An example course structure using these notebooks is provided below:

  • Week 1: An introduction to the Sloan Digital Sky Survey (see the included slides)
  • Week 2: Introduction to Python
  • Week 3: Data visualization and Querying the SDSS Database
  • Week 4: Visualizing and Modeling H-R Diagrams
  • Week 5: Building Citizen Science Project with Zooniverse
  • Week 6: Spectroscopic Identification and Redshift Determination
  • Weeks 7-12: Reserved for guided independent research (see the example projects document)

These Jupyter notebooks are designed to be run from the SciServer Compute environment (http://www.sciserver.org/tools/compute/).
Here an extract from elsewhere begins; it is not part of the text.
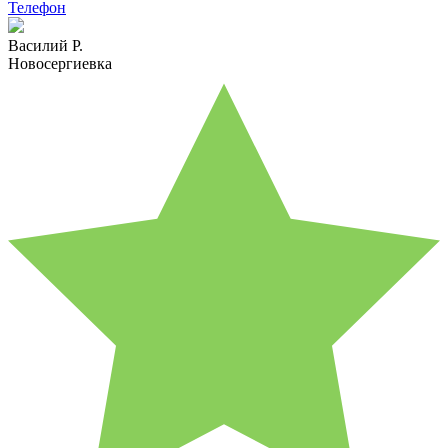
Телефон
Василий Р.
Новосергиевка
SciServer provides a web-based platform for interacting with the vast database of astronomical imaging and spectroscopy from the Sloan Digital Sky Survey (SDSS; York et al. 2000). All of the computing is done in the cloud, so there's no need to download anything to a local computer. The only thing required to get started exploring the universe is a web browser!

Instructions for setting up a free account on SciServer can be found in the included document.

If you set up a SciServer account and upload these notebooks into a new “container”, they should compile without error. There are two versions of each of the python notebooks in this repository. One has all of the output cleared, and one is fully compiled with worked solutions for each provided prompt.

These activities use the programming language Python 3 to interface with the SciServer, although they could be modified to use R.